OPINION

Old challenges in building a new Kerala

For the Kerala government, the Nava Kerala (new Kerala) Mission, which seeks to address problems in four key sectors, has only become a bigger challenge after the 2018 floods. A Post-Disaster Needs Assessment (PDNA) report, prepared by a team of 76 international experts in collaboration with the State government, estimates that Rs. 31,000 crore, which was 4% of the GSDP in 2018-19, is needed to rebuild the State. Reconstructing 17,316 houses, repairing 46,000 houses, rebuilding 1,613 schools, etc. are herculean tasks. Turning this challenge into an opportunity depends on the will and vision of the people. Rebuilding is different from repairing and demands a paradigm shift in the concept and strategy of development. A novel vision and holistic approach must replace the prevailing ad hoc approach. The PDNA report provides an excellent starting point for this.

Strengths and weaknesses

For any purposeful rebuilding, we need to identify both the strength and capabilities of the State as well as its major failures.

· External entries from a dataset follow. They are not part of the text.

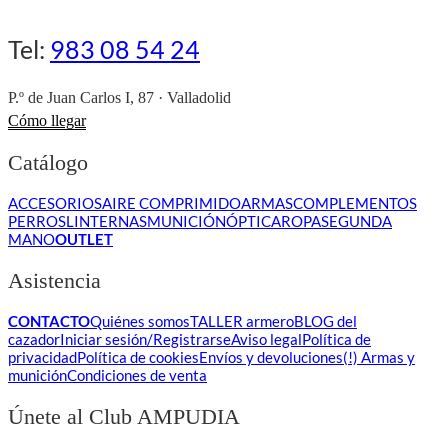
Tel:
983 08 54 24
P.º de Juan Carlos I, 87 · Valladolid
Cómo llegar
Catálogo
ACCESORIOS
AIRE COMPRIMIDO
ARMAS
COMPLEMENTOS
PERROS
LINTERNAS
MUNICIÓN
ÓPTICA
ROPA
SEGUNDA
MANO
OUTLET
Asistencia
CONTACTO
Quiénes somos
TALLER armero
BLOG del
cazador
Iniciar sesión/Registrarse
Aviso legal
Política de
privacidad
Política de cookies
Envíos y devoluciones
(!) Armas y
munición
Condiciones de venta
Únete al Club AMPUDIA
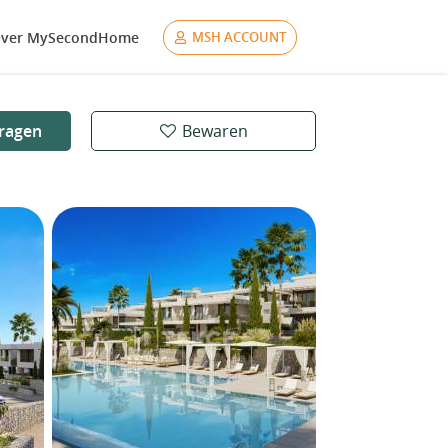
ver MySecondHome
MSH ACCOUNT
ragen
Bewaren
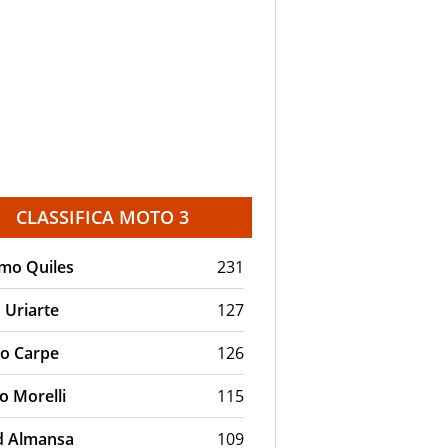
CLASSIFICA MOTO 3
mo Quiles
231
 Uriarte
127
ro Carpe
126
o Morelli
115
d Almansa
109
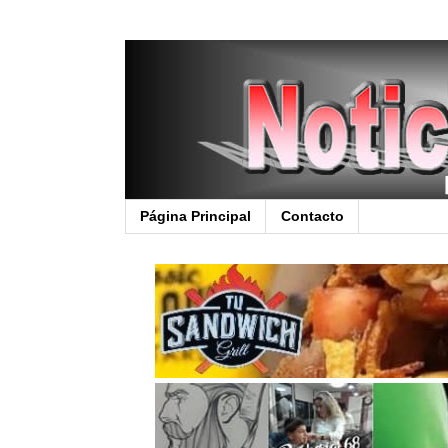
Página Principal
Contacto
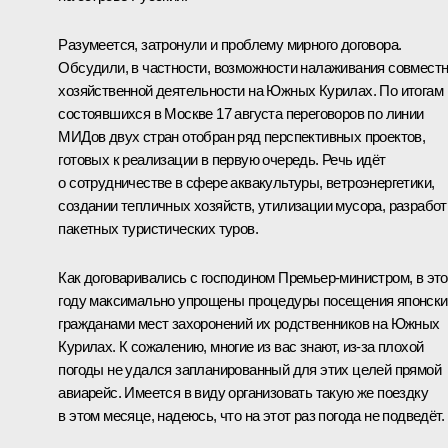
Разумеется, затронули и проблему мирного договора.
Обсудили, в частности, возможности налаживания совмест
хозяйственной деятельности на Южных Курилах. По итогам
состоявшихся в Москве 17 августа переговоров по линии
МИДов двух стран отобран ряд перспективных проектов,
готовых к реализации в первую очередь. Речь идёт
о сотрудничестве в сфере аквакультуры, ветроэнергетики,
создании тепличных хозяйств, утилизации мусора, разработ
пакетных туристических туров.
Как договаривались с господином Премьер-министром, в эт
году максимально упрощены процедуры посещения японск
гражданами мест захоронений их родственников на Южных
Курилах. К сожалению, многие из вас знают, из-за плохой
погоды не удался запланированный для этих целей прямой
авиарейс. Имеется в виду организовать такую же поездку
в этом месяце, надеюсь, что на этот раз погода не подведёт.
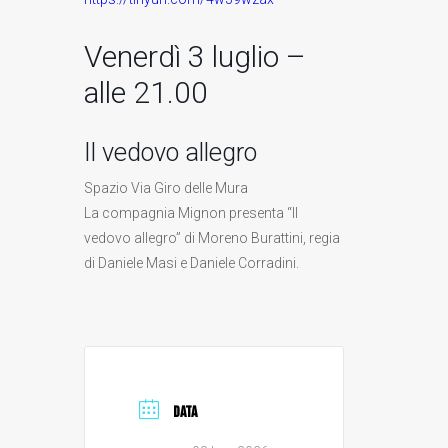
Venerdì 3 luglio –
alle 21.00
Il vedovo allegro
Spazio Via Giro delle Mura
La compagnia Mignon presenta “Il
vedovo allegro” di Moreno Burattini, regia
di Daniele Masi e Daniele Corradini.
DATA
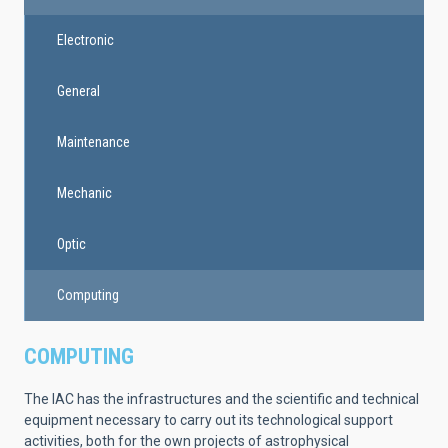
Electronic
General
Maintenance
Mechanic
Optic
Computing
COMPUTING
The IAC has the infrastructures and the scientific and technical
equipment necessary to carry out its technological support
activities, both for the own projects of astrophysical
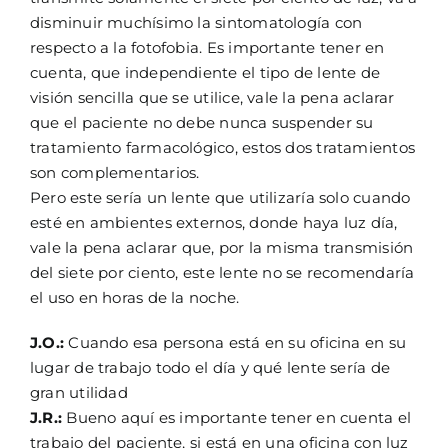
disminuir muchísimo la sintomatología con
respecto a la fotofobia. Es importante tener en
cuenta, que independiente el tipo de lente de
visión sencilla que se utilice, vale la pena aclarar
que el paciente no debe nunca suspender su
tratamiento farmacológico, estos dos tratamientos
son complementarios.
Pero este sería un lente que utilizaría solo cuando
esté en ambientes externos, donde haya luz día,
vale la pena aclarar que, por la misma transmisión
del siete por ciento, este lente no se recomendaría
el uso en horas de la noche.
J.O.:
Cuando esa persona está en su oficina en su
lugar de trabajo todo el día y qué lente sería de
gran utilidad
J.R.:
Bueno aquí es importante tener en cuenta el
trabajo del paciente, si está en una oficina con luz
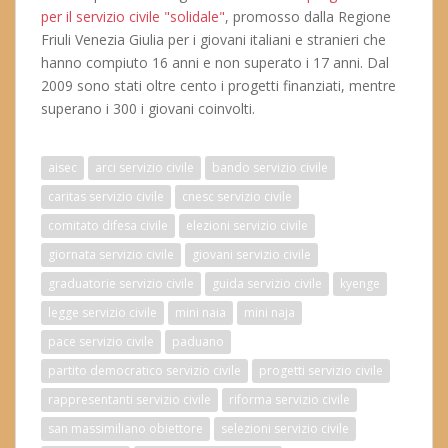
per il servizio civile "solidale"
, promosso dalla Regione
Friuli Venezia Giulia per i giovani italiani e stranieri che
hanno compiuto 16 anni e non superato i 17 anni. Dal
2009 sono stati oltre cento i progetti finanziati, mentre
superano i 300 i giovani coinvolti.
aisec
arci servizio civile
bando servizio civile
caritas servizio civile
cnesc servizio civile
comitato difesa civile
elezioni servizio civile
giornata servizio civile
giovani servizio civile
graduatorie servizio civile
guida servizio civile
kyenge
legge servizio civile
mini naia
mini naja
pace servizio civile
paduano
partito democratico servizio civile
progetti servizio civile
rappresentanti servizio civile
riforma servizio civile
san massimiliano obiettore
selezioni servizio civile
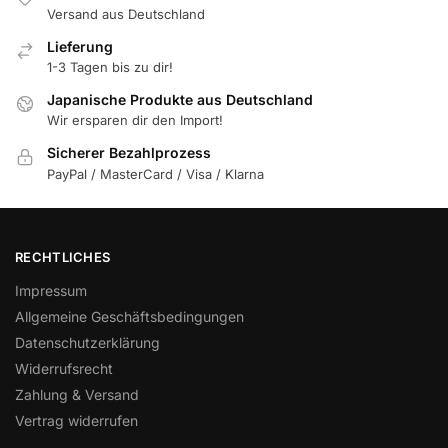
Versand aus Deutschland
Lieferung
1-3 Tagen bis zu dir!
Japanische Produkte aus Deutschland
Wir ersparen dir den Import!
Sicherer Bezahlprozess
PayPal / MasterCard / Visa / Klarna
RECHTLICHES
Impressum
Allgemeine Geschäftsbedingungen
Datenschutzerklärung
Widerrufsrecht
Zahlung & Versand
Vertrag widerrufen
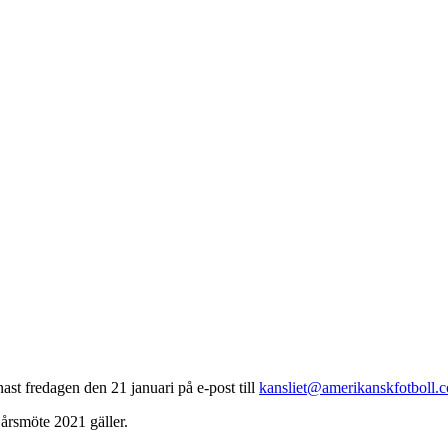
st fredagen den 21 januari på e-post till
kansliet@amerikanskfotboll.
 årsmöte 2021 gäller.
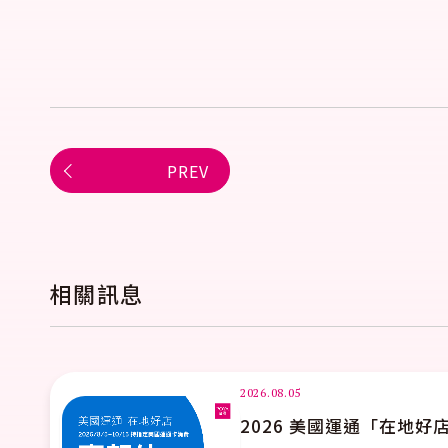
PREV
相關訊息
#
主題活動
2026.08.01
外積分優惠
【寶雅x台新】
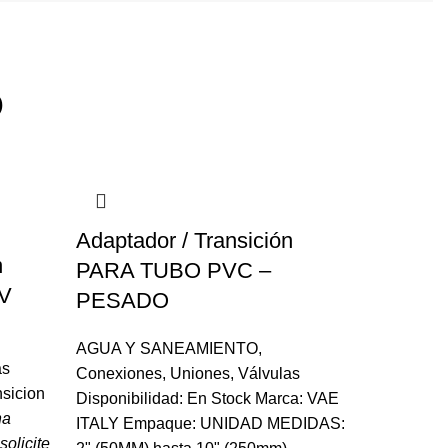
D
Adaptador / Transición
n
PARA TUBO PVC –
V
PESADO
AGUA Y SANEAMIENTO
,
as
Conexiones
,
Uniones
,
Válvulas
nsicion
Disponibilidad: En Stock Marca: VAE
ha
ITALY Empaque: UNIDAD MEDIDAS:
olicite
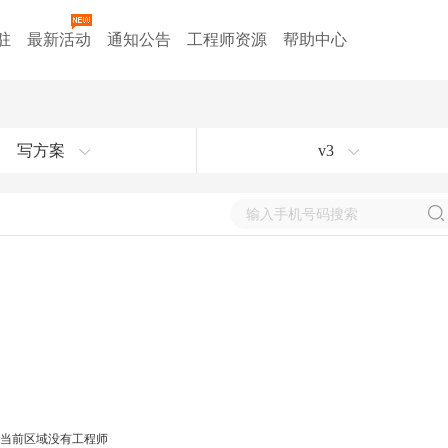
驻
最新活动
通知公告
工程师资源
帮助中心
写方案
v3
当前区域没有工程师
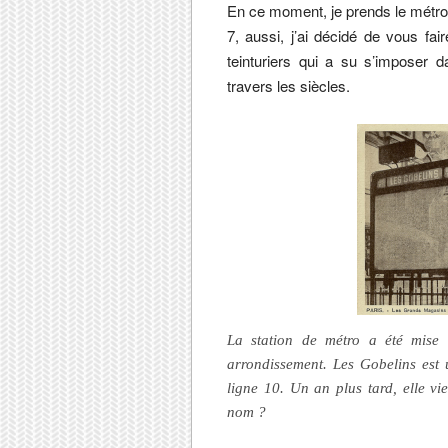
En ce moment, je prends le métro t
7, aussi, j’ai décidé de vous fai
teinturiers qui a su s’imposer da
travers les siècles.
La station de métro a été mise 
arrondissement. Les Gobelins est u
ligne 10. Un an plus tard, elle vi
nom ?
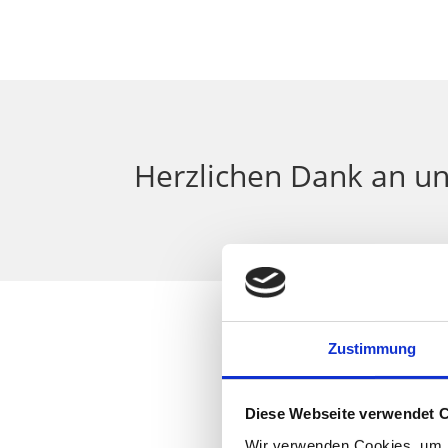
Herzlichen Dank an u
Zustimmung
Diese Webseite verwendet 
Wir verwenden Cookies, um I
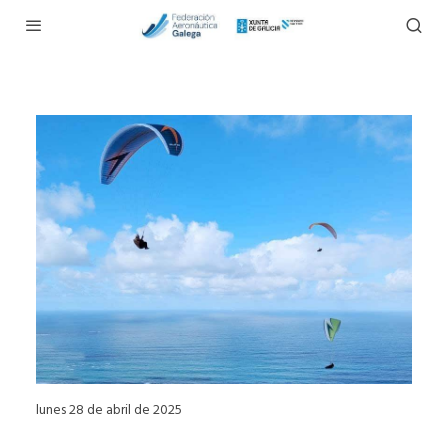
lunes 28 de abril de 2025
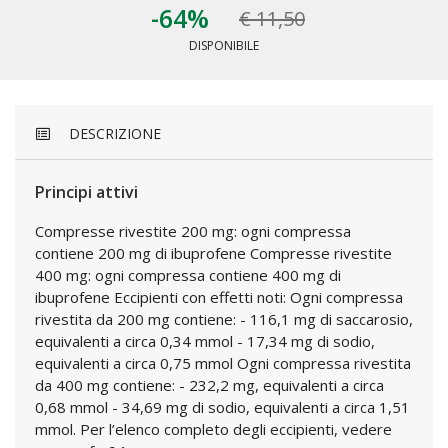
-64%
€ 11,50
DISPONIBILE
DESCRIZIONE
Principi attivi
Compresse rivestite 200 mg: ogni compressa
contiene 200 mg di ibuprofene Compresse rivestite
400 mg: ogni compressa contiene 400 mg di
ibuprofene Eccipienti con effetti noti: Ogni compressa
rivestita da 200 mg contiene: - 116,1 mg di saccarosio,
equivalenti a circa 0,34 mmol - 17,34 mg di sodio,
equivalenti a circa 0,75 mmol Ogni compressa rivestita
da 400 mg contiene: - 232,2 mg, equivalenti a circa
0,68 mmol - 34,69 mg di sodio, equivalenti a circa 1,51
mmol. Per l’elenco completo degli eccipienti, vedere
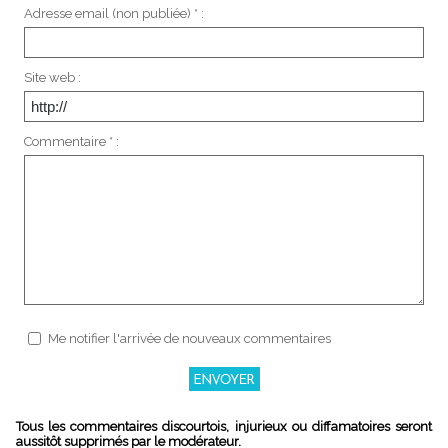
Adresse email (non publiée) * :
Site web :
Commentaire * :
Me notifier l'arrivée de nouveaux commentaires
Tous les commentaires discourtois, injurieux ou diffamatoires seront
aussitôt supprimés par le modérateur.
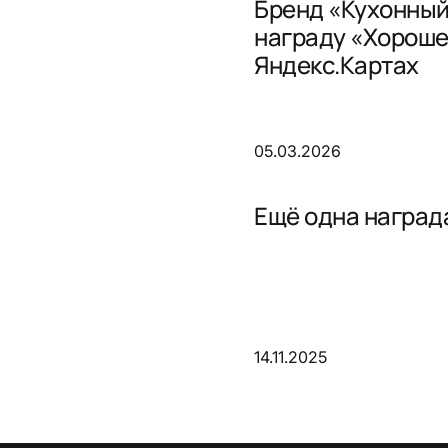
Бренд «Кухонный
награду «Хороше
Яндекс.Картах
05.03.2026
Ещё одна награда
14.11.2025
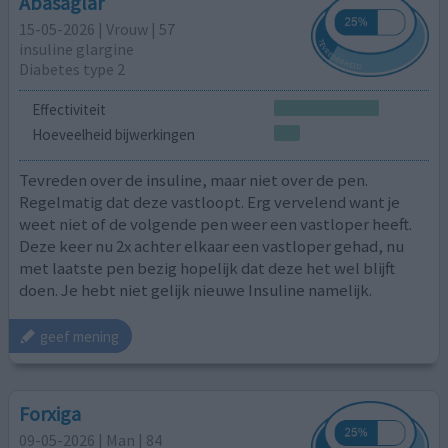
Abasaglar
15-05-2026 | Vrouw | 57
insuline glargine
Diabetes type 2
Effectiviteit
Hoeveelheid bijwerkingen
Tevreden over de insuline, maar niet over de pen.
Regelmatig dat deze vastloopt. Erg vervelend want je
weet niet of de volgende pen weer een vastloper heeft.
Deze keer nu 2x achter elkaar een vastloper gehad, nu
met laatste pen bezig hopelijk dat deze het wel blijft
doen. Je hebt niet gelijk nieuwe Insuline namelijk.
geef mening
Forxiga
09-05-2026 | Man | 84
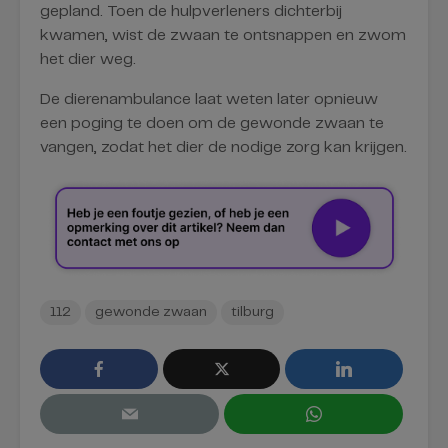
gepland. Toen de hulpverleners dichterbij
kwamen, wist de zwaan te ontsnappen en zwom
het dier weg.
De dierenambulance laat weten later opnieuw
een poging te doen om de gewonde zwaan te
vangen, zodat het dier de nodige zorg kan krijgen.
112
gewonde zwaan
tilburg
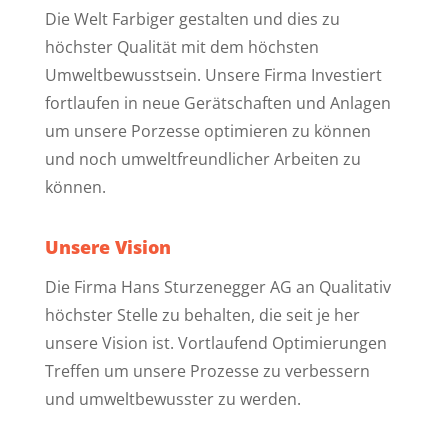
Die Welt Farbiger gestalten und dies zu
höchster Qualität mit dem höchsten
Umweltbewusstsein. Unsere Firma Investiert
fortlaufen in neue Gerätschaften und Anlagen
um unsere Porzesse optimieren zu können
und noch umweltfreundlicher Arbeiten zu
können.
Unsere Vision
Die Firma Hans Sturzenegger AG an Qualitativ
höchster Stelle zu behalten, die seit je her
unsere Vision ist. Vortlaufend Optimierungen
Treffen um unsere Prozesse zu verbessern
und umweltbewusster zu werden.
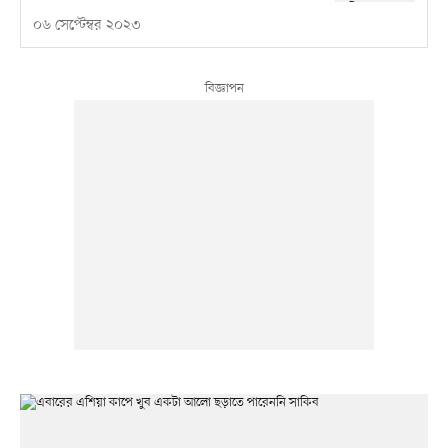
০৬ সেপ্টেম্বর ২০২৩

Kerala has a fascinating human development narrative and a rich biodiversity. Since the Communist Party of India ascended to power in Kerala in 1957, the State has abolished landlordism, managed a literacy rate that is more than 90%, provided affordable healthcare, ensured decentralised people’s planning, and seen the growing inflow of foreign remittances. However, social failures such as widening inequality, marginalisation of the most vulnerable sections of society, an increase in the crime rate, atrocities against women and children, a high suicide rate, and road accidents have been ignored by decision-makers.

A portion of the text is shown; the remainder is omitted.